In conclusion, our study suggests that patients with HbA1c levels of less than 8.0% who were currently exposed to metformin monotherapy had a lower risk of fracture compared with patients not currently exposed to an antidiabetic drug. Our data confirm that metformin is safe in terms of skeletal changes and predominantly exerts its beneficial effect on the risk of fracture in an early and well-controlled disease stage. In contrast, the risk of fracture in patients receiving intensified treatment was not or only slightly associated with glycemic control. Those receiving intensified T2DM treatment are at a slightly increased risk of fracture independent of glycemic control. This could be due to a more severe disease stage with microvascular complications increasing the risk of falls.

Abbreviations

    Abbreviations
     
  • aOR

    adjusted Odds Ration

  •  
  • BMI

    body mass index

  •  
  • CPRD

    Clinical Practice Research Datalink

  •  
  • DM

    diabetes mellitus

  •  
  • DPP4-I

    dipeptidyl peptidase-4 inhibitor

  •  
  • GLP-1–A

    glucagon-like peptide-1 agonist

  •  
  • HbA1c

    glycated hemoglobin

  •  
  • HR

    hazard ratio

  •  
  • MHRA

    Medicines and Healthcare Regulatory Agency

  •  
  • OR

    odds ratio

  •  
  • SGLT2-I

    SGLT2 inhibitor

  •  
  • SU

    sulfonylurea

  •  
  • T1DM

    type 1 diabetes mellitus

  •  
  • T2DM

    type 2 diabetes mellitus

Acknowledgments

We thank Pascal Egger (Basel Pharmacoepidemiology Unit, University of Basel, Switzerland) for his technical support and programing.

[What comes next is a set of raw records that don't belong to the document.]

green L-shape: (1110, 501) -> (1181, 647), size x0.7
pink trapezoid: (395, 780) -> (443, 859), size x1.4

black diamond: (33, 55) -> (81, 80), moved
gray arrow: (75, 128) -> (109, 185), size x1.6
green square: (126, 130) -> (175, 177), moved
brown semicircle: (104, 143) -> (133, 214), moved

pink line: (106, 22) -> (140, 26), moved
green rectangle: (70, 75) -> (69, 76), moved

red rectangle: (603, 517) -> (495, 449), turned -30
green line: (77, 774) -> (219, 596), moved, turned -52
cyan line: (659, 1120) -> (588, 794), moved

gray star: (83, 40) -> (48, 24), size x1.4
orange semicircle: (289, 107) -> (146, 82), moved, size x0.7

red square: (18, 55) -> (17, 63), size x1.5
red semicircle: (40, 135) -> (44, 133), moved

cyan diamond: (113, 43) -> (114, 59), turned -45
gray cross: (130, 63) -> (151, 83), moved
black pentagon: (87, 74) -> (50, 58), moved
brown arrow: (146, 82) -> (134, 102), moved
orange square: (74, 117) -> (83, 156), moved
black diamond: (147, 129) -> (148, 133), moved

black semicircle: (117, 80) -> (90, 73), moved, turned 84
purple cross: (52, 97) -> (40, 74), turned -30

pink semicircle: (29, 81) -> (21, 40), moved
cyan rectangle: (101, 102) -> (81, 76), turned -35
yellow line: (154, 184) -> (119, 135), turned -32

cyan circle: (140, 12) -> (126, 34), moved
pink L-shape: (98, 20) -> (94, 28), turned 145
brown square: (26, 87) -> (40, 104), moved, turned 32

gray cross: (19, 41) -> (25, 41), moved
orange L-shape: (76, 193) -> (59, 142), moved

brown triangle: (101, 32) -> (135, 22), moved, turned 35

Financial Support: This work was supported by the Swiss National Science Foundation (Grant No. 320030_169407).

Additional Information

Disclosure Summary: The authors have nothing to disclose.

Data Availability

Restrictions apply to some or all the availability of data generated or analyzed during this study to preserve patient confidentiality or because they were used under license. The corresponding author will on request detail the restrictions and any conditions under which access to some data may be provided.